Natalia, lejos de mostrar pánico, sonrió en la oscuridad de su celda. Sabía perfectamente que Carlos interceptaría cualquier comunicación externa. Lo que él no sabía era que el número al que había llamado no pertenecía a un banco suizo, sino a una línea directa de la Fiscalía Anticorrupción que ya investigaba el penal de San Miguel. Al responder la llamada desde su propio terminal, Carlos acababa de autorizar, sin saberlo, la grabación de una confesión explícita de extorsión, soborno y falsificación de pruebas.

—Gracias por la confesión, Carlos. La policía ha estado escuchando cada una de tus palabras —susurró Natalia con frialdad antes de colgar el teléfono.
A la mañana siguiente, el penal de San Miguel se despertó con el sonido de las sirenas de la Policía Nacional. No venían a buscar a ninguna interna, sino a detener a la oficial Cintia por cargos de corrupción y complicidad en extorsión. Con las pruebas de la grabación telefónica y los documentos que Cintia había intentado hacer firmar a Natalia, la fiscalía desmontó en pocas horas la farsa judicial que la había encarcelado.

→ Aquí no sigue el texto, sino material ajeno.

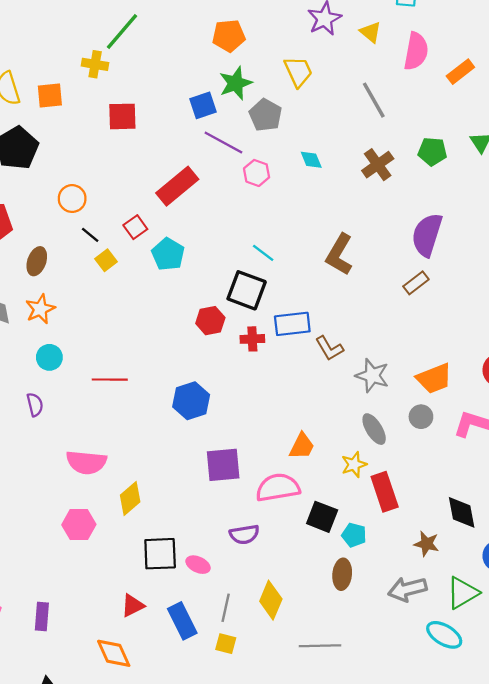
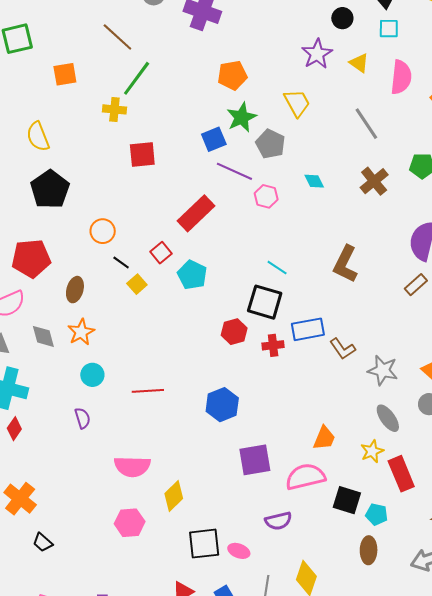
orange square: (50, 95) -> (65, 74), moved

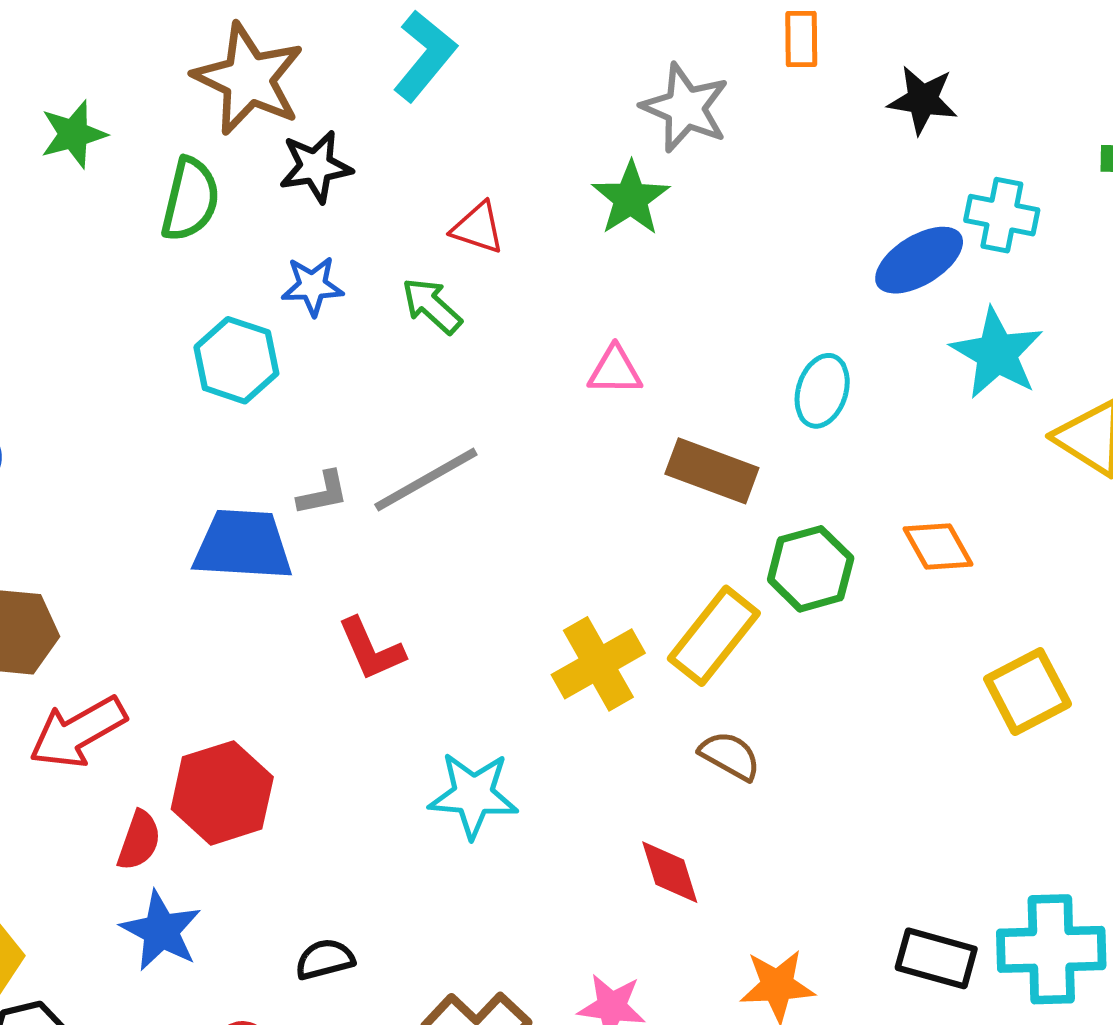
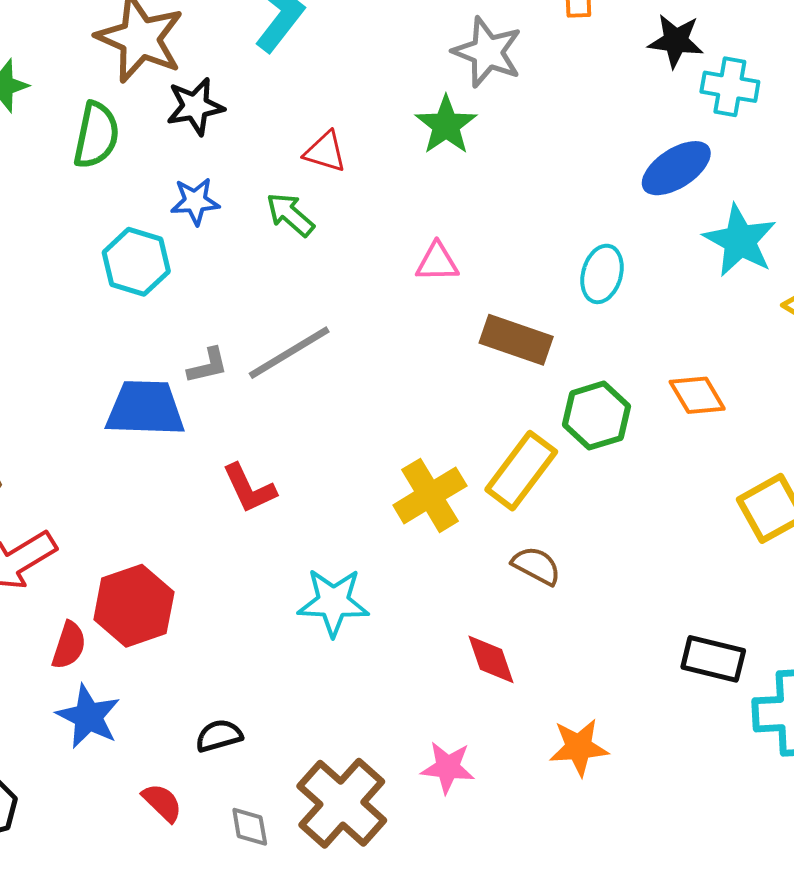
cyan cross: (1002, 215) -> (730, 87), moved
black rectangle: (936, 958) -> (713, 659), moved

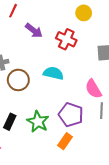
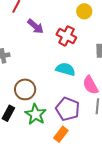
cyan semicircle: (53, 73) -> (65, 69), moved
brown circle: (18, 80) -> (25, 89), moved

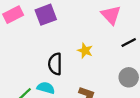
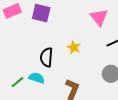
purple square: (46, 15) -> (41, 13), turned 30

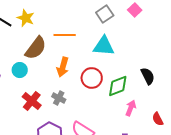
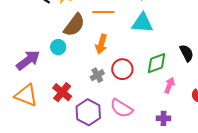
red circle: (92, 78) -> (122, 69), moved
gray cross: (59, 98) -> (97, 75), turned 32
red cross: (32, 101) -> (62, 92), moved

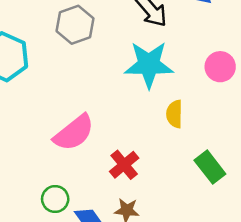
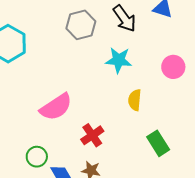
gray hexagon: (75, 25) -> (81, 25), moved
cyan star: (149, 65) -> (119, 60), size x0.7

Dos semanas después, las puertas de la prisión se abrieron para Natalia, esta vez de forma definitiva. En el exterior la esperaba su libertad recuperada y la noticia de que Carlos ya ocupaba una celda fría, despojado de toda su fortuna y su poder. Al final, el coraje demostrado en el patio de la prisión no solo la salvó de una paliza física, sino que encendió la chispa que destruyó el imperio de mentiras de quienes intentaron enterrarla en vida, demostrando que la verdad siempre encuentra su camino hacia la luz.